Watch: How to protect yourself from the flu. Story continues after video.
“Internationally, there is a trend in Australia and other other areas where there was a significant uptick in terms of people trying to get flu shots earlier,” he said. Australia ordered a record number of flu vaccines and reported just 36 confirmed flu deaths between January and July. The year before, that number was 383.
A poll conducted by Shopper’s Drug Mart found that 60 per cent of Canadians say they plan to get the flu shot. While that’s more than in previous years, it still leaves a broad part of the population unprotected. Of the people who said they don’t plan on getting the shot, 73 per cent said they “made it through COVID-19,” so weren’t worried about the flu.
Like Australia, Canada has also ordered several million more flu shot doses than usual. But doctors and pharmacists are still facing other supply issues.
Medical supply shortage
“Even if we have flu shot tomorrow, we don’t have enough needles to provide more flu shots,” Kulik said. “There’s already a backorder in Ontario of needles.”
The government provides doctors with the vaccine itself, but not with the needles or syringes or masks or gloves used to administer them. Many medical supply companies have simply run out of stock, given the unprecedented demand for PPE this year.
Timing is also an important issue when it comes to vaccines. It takes two weeks for the flu shot to build up antibodies, so you’re not fully protected from the flu until two weeks after being vaccinated.
Vaccines will likely require appointments
Another factor that could complicate this year’s flu season, Doherty said, is that for a lot of people, especially families, vaccines happen alongside regular checkups at the doctor’s office. That isn’t possible this year.
“In many cases, as the family doctor sees their patient on a regular basis for for other reasons, they would just offer them the vaccine,” he explained. “Because of COVID, the majority of visits to family doctors are virtual now.”
Other people seeking out the flu vaccine might just stop by a pharmacy to get it done in regular years. But the National Advisory Committee on Immunization, which makes recommendations to Health Canada, has suggested that people seeking flu shots at pharmacies will require appointments.
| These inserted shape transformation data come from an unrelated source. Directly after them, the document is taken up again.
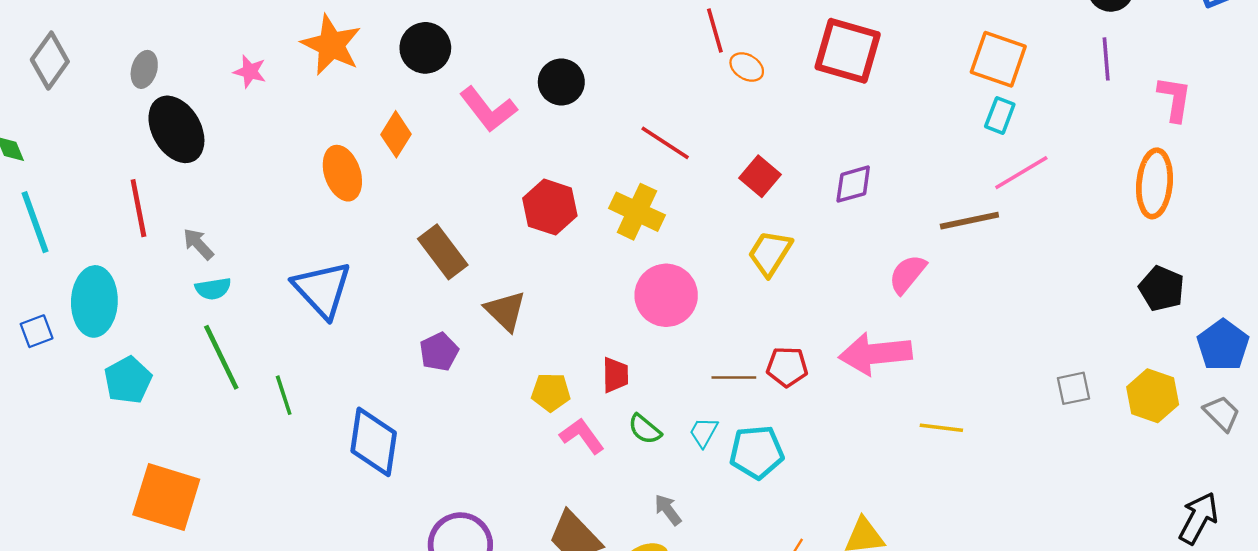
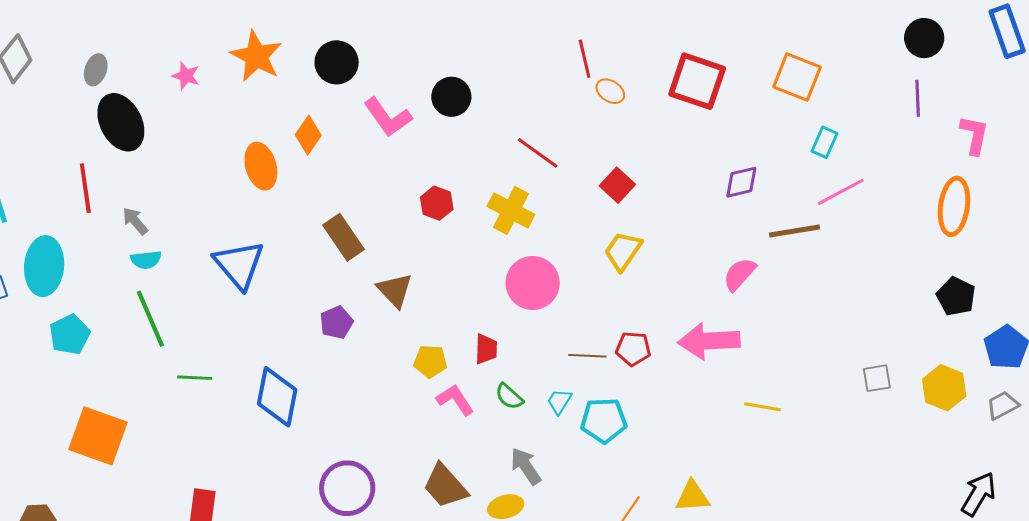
orange square: (998, 59) -> (797, 77), moved
purple diamond: (853, 184) -> (741, 182), moved
red hexagon: (550, 207) -> (437, 203), size x0.7
green line: (284, 395) -> (195, 378), moved, turned -72
gray trapezoid: (1222, 413) -> (1003, 405), turned -76
gray arrow: (668, 510) -> (526, 466), size x1.4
But most pharmacies haven’t had appointment-based services in the past, particularly the smaller non-chain stores. “The management might be a bit of a hurdle for some. That will also be another game changer this year,” Doherty said.
Pediatricians want a solid vaccine plan
In Ontario, doctors are hoping the province will implement a plan to offer large-scale, community-based vaccine clinics. A petition to that effect has been signed by more than 700 people. At least 300 of those are Ontario pediatricians, Kulik among them.
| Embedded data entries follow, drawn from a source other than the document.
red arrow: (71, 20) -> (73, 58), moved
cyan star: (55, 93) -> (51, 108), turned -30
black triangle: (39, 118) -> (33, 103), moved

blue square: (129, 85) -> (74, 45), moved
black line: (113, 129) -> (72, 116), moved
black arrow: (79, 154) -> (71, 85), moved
Her ideal plan would see vaccinations happen outdoors, maybe in a large tent, heated if necessary. “I envision a clinic that ideally could take place outdoors, where many families can be seen in a day and given the shot,” she said.
“We know COVID transmission is less outdoors, and bringing people into a physical location like an office, it’s impossible to maintain distance.”
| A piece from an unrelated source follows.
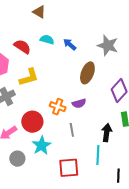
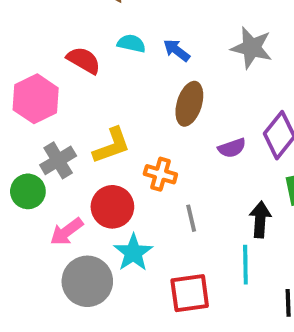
brown ellipse: (87, 73) -> (189, 104), moved
yellow L-shape: (29, 77) -> (112, 146), moved
purple semicircle: (79, 103) -> (232, 148), moved
gray circle: (17, 159) -> (87, 281), size x1.6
Planning an outdoor clinic is a very time-sensitive endeavour, given that most parts of the country are getting colder. And given the two-week antibody-building period, “it’s important to do it as soon as we can,” she said. “Delaying it is only adding risk.”
Ontario’s provincial government hasn’t signed on to such a specific plan, but on Tuesday it did unveil flu precautions that include supplying 700,000 more flu dosages than last year, with priority distribution for people in long-term care homes and hospitals.